** Opening Data for this task block **

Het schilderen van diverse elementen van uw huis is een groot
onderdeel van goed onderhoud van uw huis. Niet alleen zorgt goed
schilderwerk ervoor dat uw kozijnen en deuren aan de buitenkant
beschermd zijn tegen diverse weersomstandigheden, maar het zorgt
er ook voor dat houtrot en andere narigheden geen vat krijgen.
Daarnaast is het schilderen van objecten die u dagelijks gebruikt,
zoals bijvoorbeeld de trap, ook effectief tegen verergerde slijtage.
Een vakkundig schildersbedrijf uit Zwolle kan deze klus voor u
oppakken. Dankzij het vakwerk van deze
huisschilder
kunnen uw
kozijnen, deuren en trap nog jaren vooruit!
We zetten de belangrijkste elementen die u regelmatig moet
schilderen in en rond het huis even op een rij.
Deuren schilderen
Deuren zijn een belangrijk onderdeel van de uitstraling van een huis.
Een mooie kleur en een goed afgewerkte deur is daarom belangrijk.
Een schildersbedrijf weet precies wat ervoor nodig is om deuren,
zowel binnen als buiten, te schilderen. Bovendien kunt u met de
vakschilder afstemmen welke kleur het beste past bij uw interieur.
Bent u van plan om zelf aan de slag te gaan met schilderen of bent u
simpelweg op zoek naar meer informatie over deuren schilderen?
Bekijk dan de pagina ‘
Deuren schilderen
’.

** Closing Data for this task block **
** Opening Data for this task block **

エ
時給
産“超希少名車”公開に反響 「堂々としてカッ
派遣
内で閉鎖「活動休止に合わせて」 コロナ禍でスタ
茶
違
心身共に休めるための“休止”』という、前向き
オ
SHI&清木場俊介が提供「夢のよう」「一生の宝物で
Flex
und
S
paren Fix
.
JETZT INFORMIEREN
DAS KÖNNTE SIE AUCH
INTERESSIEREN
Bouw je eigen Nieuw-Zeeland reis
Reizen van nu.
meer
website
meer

** Closing Data for this task block **

### [Description of the task]
Please reproduce the lines from the line with "onderdeel van goed" to the line with "Een mooie kleur", both ends included, exactly as they appear above.

### [Result for this exercise]
onderdeel van goed onderhoud van uw huis. Niet alleen zorgt goed
schilderwerk ervoor dat uw kozijnen en deuren aan de buitenkant
beschermd zijn tegen diverse weersomstandigheden, maar het zorgt
er ook voor dat houtrot en andere narigheden geen vat krijgen.
Daarnaast is het schilderen van objecten die u dagelijks gebruikt,
zoals bijvoorbeeld de trap, ook effectief tegen verergerde slijtage.
Een vakkundig schildersbedrijf uit Zwolle kan deze klus voor u
oppakken. Dankzij het vakwerk van deze
huisschilder
kunnen uw
kozijnen, deuren en trap nog jaren vooruit!
We zetten de belangrijkste elementen die u regelmatig moet
schilderen in en rond het huis even op een rij.
Deuren schilderen
Deuren zijn een belangrijk onderdeel van de uitstraling van een huis.
Een mooie kleur en een goed afgewerkte deur is daarom belangrijk.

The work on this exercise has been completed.